During a week-long truce between Israel and Hamas as part of the recent deal to
free dozens of hostages seized by Hamas militants, Israel released hundreds of
Palestinian prisoners and detainees.

Some Black Americans who watched the Palestinian prisoner release and learned
about Israel’s administrative detention policy, where detainees are held without
trial, drew comparisons to racial inequality in the U.S. prison system.

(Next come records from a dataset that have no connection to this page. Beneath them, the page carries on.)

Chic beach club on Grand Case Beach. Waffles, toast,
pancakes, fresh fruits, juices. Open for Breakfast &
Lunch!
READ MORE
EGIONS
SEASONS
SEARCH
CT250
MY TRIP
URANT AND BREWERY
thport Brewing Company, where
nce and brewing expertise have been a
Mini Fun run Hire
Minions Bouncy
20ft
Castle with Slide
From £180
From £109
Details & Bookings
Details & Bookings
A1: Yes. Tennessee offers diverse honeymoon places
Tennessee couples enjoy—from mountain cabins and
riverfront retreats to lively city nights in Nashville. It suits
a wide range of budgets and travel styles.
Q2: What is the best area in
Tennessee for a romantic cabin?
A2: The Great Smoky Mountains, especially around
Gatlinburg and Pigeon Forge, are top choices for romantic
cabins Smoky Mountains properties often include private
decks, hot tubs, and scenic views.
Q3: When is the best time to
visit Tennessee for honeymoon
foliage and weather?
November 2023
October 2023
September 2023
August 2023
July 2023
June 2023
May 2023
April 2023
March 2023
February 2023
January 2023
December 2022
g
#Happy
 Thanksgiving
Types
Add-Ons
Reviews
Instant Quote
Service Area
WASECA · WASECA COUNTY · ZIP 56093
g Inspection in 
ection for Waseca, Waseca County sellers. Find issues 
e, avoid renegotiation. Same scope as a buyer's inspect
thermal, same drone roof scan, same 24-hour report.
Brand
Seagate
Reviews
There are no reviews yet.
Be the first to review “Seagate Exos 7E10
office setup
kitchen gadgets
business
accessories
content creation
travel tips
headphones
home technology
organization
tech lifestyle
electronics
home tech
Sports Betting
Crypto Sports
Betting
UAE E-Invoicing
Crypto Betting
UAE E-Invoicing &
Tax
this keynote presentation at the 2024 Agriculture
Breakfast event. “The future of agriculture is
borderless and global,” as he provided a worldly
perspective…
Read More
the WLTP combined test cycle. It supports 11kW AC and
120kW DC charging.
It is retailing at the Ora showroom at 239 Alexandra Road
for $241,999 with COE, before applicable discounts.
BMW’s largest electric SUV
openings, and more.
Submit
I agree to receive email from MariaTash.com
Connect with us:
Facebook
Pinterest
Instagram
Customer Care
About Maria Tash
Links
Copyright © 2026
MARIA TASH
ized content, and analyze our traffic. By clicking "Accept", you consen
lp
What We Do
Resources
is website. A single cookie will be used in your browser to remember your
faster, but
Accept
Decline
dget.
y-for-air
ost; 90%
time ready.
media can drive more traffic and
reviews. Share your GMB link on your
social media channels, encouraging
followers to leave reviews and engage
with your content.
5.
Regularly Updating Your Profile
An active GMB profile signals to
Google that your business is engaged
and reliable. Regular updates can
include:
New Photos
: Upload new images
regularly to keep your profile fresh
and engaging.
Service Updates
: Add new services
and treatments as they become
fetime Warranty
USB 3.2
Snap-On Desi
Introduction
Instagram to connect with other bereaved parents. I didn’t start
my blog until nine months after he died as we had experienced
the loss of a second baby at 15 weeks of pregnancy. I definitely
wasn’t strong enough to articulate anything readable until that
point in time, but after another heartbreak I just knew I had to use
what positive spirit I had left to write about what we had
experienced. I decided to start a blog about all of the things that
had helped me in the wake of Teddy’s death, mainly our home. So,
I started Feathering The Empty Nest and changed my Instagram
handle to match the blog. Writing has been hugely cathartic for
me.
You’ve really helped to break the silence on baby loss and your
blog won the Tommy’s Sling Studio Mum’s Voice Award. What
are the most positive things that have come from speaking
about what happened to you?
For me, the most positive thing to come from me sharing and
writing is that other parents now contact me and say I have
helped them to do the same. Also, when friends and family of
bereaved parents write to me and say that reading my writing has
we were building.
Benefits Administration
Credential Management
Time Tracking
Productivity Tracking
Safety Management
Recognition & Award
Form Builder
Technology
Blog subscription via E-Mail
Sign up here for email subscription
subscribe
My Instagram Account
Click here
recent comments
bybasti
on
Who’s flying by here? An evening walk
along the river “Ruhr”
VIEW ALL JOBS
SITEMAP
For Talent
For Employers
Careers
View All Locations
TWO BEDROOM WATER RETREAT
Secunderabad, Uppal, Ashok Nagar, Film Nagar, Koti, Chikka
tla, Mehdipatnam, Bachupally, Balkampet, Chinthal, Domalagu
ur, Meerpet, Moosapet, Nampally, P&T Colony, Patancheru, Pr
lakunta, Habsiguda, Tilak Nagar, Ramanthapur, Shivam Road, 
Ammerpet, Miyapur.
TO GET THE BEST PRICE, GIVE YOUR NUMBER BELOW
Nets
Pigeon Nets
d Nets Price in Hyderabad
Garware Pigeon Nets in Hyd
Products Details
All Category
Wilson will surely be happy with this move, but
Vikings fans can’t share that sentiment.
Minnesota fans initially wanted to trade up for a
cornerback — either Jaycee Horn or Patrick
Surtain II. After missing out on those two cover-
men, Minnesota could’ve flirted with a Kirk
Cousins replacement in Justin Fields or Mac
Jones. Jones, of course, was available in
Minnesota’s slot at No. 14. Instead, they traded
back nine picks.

Rami Nashashibi, a Palestinian American community organizer on Chicago’s south
side, invited Wallace and the others to take part in the trip called “Black
Jerusalem” __ an exploration of the sacred city through an African and Black
American lens.

“My Palestinian identity was very much shaped and influenced by Black American
history,” Nashashibi said.

“I always hoped that a trip like this would open up new pathways that would
connect the dots not just in a political and ideological way, but between the
liberation and struggles for humanity that are very familiar to us in the U.S.,”
he said.

During the trip, Wallace was dismayed by her own ignorance of the reality of
Palestinians living under Israeli occupation. In observing the treatment of
Palestinians at Israeli checkpoints, she drew comparisons to what segregation
historically looked like in the U.S.

“Being there made me wonder if this is what it was like to live in the Jim Crow-
era” in America, Wallace said.

Over the last decade, Black Americans and the Palestinians have also found
growing solidarity.

In 2020, the murder of George Floyd by a white police officer resonated in the
West Bank, where Palestinians drew comparisons to their own experiences of
brutality under occupation, and a massive mural of Floyd appeared on Israel’s
hulking separation barrier.

In 2016, when BLM activists formed the coalition known as the Movement for Black
Lives, they included support for Palestinians in a platform called the “Vision
for Black Lives.” A handful of Jewish groups, which had largely been supportive
of the BLM movement, denounced the Black activists’ characterization of Israel
as a purportedly “apartheid state.”

None of the members of the “Black Jerusalem” trip anticipated it would come to a
tragic end with the Oct. 7 Hamas attacks in which some 1,200 people were killed
in Israel and about 240 taken hostage. Since then, more than 18,700 Palestinians
have been killed in Israel’s blistering air and ground campaign in Gaza, now in
its third month. Violence in the West Bank has also surged.

Back home in Chicago, Wallace has navigated speaking about her support for
Palestinians while maintaining her Jewish identity and standing against
antisemitism. She says she doesn’t see those things as mutually exclusive.

“I’m trying not to do anything that alienates anyone,” she said. “But I can’t
just not do the right thing because I’m scared.”